Methods versus Principles

Whenever someone talks about “doing fundraising” they are almost always making a reference to the methods, the mechanics, of raising philanthropic revenue.

Action is essential. No doubt about it.

Yet. . .

Action alone. Action disconnected from the controlling principles.  Action without reference to context.

That’s when things go astray.

Last week, I was speaking with an executive of an established, well-respected organization.

During our conversation, I learned a lot.

First, that their fundraising program was currently focused on only one-segment of their potential constituency.  And they were employing one primary method of outreach.

They want to grow and expand their reach.  They want to raise a LOT more funds which are sustainable.  To do so will require significant retooling of their current efforts.

This is where it gets dicey.

They’re in the process of making a couple of major technology platform decisions.  But. . . they’ve not yet determined just what they want their long-term outcomes to be.

The assumption is that the technology will get them there and “sort things out.”

Uh, no.

If you remember nothing else, I say, remember this:  technology platforms and other tools are just that.

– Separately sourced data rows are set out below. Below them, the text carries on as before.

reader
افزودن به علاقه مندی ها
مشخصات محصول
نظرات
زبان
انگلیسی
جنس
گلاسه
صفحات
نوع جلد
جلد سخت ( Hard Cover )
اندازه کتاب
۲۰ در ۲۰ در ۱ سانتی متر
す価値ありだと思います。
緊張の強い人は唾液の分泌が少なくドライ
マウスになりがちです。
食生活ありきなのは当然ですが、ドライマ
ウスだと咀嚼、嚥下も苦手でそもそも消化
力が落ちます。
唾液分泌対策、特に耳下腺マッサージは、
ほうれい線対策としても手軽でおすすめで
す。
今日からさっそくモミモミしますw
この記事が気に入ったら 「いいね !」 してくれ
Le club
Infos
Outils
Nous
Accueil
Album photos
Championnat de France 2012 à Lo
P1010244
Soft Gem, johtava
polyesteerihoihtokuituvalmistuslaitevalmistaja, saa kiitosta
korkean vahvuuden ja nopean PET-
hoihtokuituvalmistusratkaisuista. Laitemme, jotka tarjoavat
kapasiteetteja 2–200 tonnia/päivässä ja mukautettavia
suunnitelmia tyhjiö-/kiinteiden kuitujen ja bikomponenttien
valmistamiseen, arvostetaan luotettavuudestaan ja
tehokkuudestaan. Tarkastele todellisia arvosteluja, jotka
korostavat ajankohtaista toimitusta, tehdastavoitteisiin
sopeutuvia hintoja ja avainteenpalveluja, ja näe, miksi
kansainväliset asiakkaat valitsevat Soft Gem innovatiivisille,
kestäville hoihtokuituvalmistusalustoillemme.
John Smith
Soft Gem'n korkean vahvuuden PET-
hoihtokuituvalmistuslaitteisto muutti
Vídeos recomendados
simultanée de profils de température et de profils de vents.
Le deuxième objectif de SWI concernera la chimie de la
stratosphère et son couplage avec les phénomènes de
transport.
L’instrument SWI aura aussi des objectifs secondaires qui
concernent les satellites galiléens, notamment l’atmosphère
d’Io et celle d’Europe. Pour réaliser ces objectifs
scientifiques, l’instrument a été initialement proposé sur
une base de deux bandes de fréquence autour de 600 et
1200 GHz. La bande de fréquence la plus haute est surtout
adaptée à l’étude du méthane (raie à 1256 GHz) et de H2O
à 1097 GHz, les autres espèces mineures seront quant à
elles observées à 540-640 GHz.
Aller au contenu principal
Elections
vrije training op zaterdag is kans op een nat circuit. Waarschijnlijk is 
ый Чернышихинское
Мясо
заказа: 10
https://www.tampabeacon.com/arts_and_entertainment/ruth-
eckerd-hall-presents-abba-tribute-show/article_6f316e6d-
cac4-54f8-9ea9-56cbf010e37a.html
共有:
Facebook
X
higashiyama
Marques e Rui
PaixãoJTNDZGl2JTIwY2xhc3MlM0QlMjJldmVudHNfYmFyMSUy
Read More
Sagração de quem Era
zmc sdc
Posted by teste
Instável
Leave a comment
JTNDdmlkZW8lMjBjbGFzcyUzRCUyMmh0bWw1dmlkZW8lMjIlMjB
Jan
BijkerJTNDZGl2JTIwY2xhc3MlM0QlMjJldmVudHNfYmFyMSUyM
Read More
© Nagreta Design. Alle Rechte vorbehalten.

Tools.  They are never “solutions’ despite how they are often presented.

Principles trump methods every time.  Methods and tools should always be chosen with an understanding of the principles operating filtered through the particular paradigm of your ministry.

Yes, there are principles that govern philanthropy.  Truisms that never vary.  Neither time, nor place, nor situation.

I call these The Eight Principles®.   Every high-performing fundraising program operates tightly within these.  Even if they don’t know they’re doing so.

When you know and live the principles in your organization, choosing methods and tools becomes straight forward.

Culture—healthy or otherwise—trumps methods/technology/tools every time.

When your nonprofit has a culture built on the principles, you experience transformational growth.